Ele enfiou um tablet em minhas mãos. Era um orçamento detalhado. Um cronograma para entregas de comida no mercado negro. Uma lista de "zonas seguras" vigiadas na cidade. Um plano para eu viver o apocalipse sozinha.

Eu nem li. Meus dedos se fecharam em torno do tablet fino e, com uma onda de fúria fria, eu o quebrei ao meio sobre meu joelho. O estalo ecoou na cozinha silenciosa.

Seus olhos se arregalaram em descrença. "Você enlouqueceu?"

Antes que eu pudesse responder, a voz da minha mãe veio da sala de estar. "Adriana, querida? Quem é essa moça?"

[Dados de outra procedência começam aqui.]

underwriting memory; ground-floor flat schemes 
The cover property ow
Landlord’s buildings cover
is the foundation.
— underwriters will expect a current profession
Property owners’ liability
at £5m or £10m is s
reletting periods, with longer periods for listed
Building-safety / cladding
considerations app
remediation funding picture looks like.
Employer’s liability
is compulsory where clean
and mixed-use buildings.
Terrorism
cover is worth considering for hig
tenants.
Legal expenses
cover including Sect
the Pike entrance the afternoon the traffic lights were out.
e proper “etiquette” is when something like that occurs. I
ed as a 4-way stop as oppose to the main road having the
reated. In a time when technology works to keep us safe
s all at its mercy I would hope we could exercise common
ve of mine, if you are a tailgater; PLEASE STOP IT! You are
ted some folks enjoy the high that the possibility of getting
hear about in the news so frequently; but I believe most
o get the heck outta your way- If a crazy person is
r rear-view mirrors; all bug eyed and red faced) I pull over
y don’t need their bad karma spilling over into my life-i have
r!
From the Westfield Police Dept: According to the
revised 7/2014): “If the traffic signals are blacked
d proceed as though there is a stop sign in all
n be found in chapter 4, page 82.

Nós dois congelamos. O rosto de Bruno ficou pálido. Ele saiu rapidamente da cozinha, e eu o segui. Minha mãe estava lá, com um sorriso gentil e curioso no rosto, olhando para Katia.

Bruno se moveu para ficar um pouco na frente de Katia, um gesto sutil e protetor que dizia muito. "Mãe, esta é Katia Rocha", eu disse, as palavras parecendo estranhas na minha boca. "Ela é... uma colega do Bruno. O prédio dela teve um problema de segurança ontem à noite."

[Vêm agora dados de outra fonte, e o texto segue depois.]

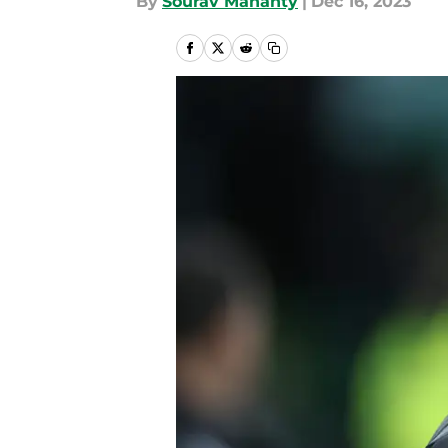
By
Sourav Mahanty
|
Dec 16, 2023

A mentira soou ainda pior na segunda vez.

"Ah, coitadinha", disse minha mãe, sua expressão cheia de simpatia. "É tão perigoso lá fora. É maravilhoso que você tenha um lugar seguro para ficar, e que todos vocês viajarão juntos."

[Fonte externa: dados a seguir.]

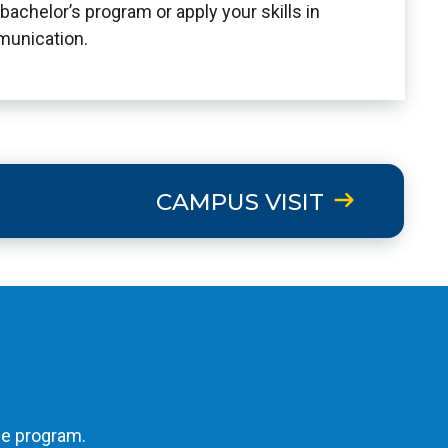
bachelor’s program or apply your skills in
munication.
CAMPUS VISIT
he program.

A postura de Bruno era rígida. Ele não conseguiu responder.

"Precisamos fazer as malas, mãe", eu disse rapidamente, conduzindo-a para o quarto dela. "Apenas uma pequena bagagem de mão. Dez quilos no máximo."

"Dez quilos? Tão específico!" ela disse com uma risada alegre. "É como se estivéssemos indo em uma aventura de verdade."

A inocência dela era uma dor física.

Assim que ela estava em seu quarto, voltei para a sala de estar. Bruno estava me esperando, de braços cruzados, seu rosto uma nuvem de tempestade.

"Você disse a ela que ela vem", ele afirmou, sua voz perigosamente baixa. "Você a deixou acreditar nisso."

"Sim", eu disse.

"E como, exatamente, você planeja conseguir uma terceira passagem? Você tem alguma ideia de como isso é impossível? As verificações de segurança são biométricas. Você não pode simplesmente contrabandear alguém."

Pensei na mensagem de Eduardo. No nome Carolina Alencar, confirmado. No transporte particular.

Olhei diretamente em seus olhos raivosos e desdenhosos. Os olhos de um homem que pensava que tinha todas as cartas. O homem que me descartou completamente.

E pela primeira vez em muito, muito tempo, eu sorri. Um sorriso genuíno e confiante que não alcançou meus olhos.

"Não se preocupe com isso, Bruno", eu disse suavemente. "Eu já resolvi."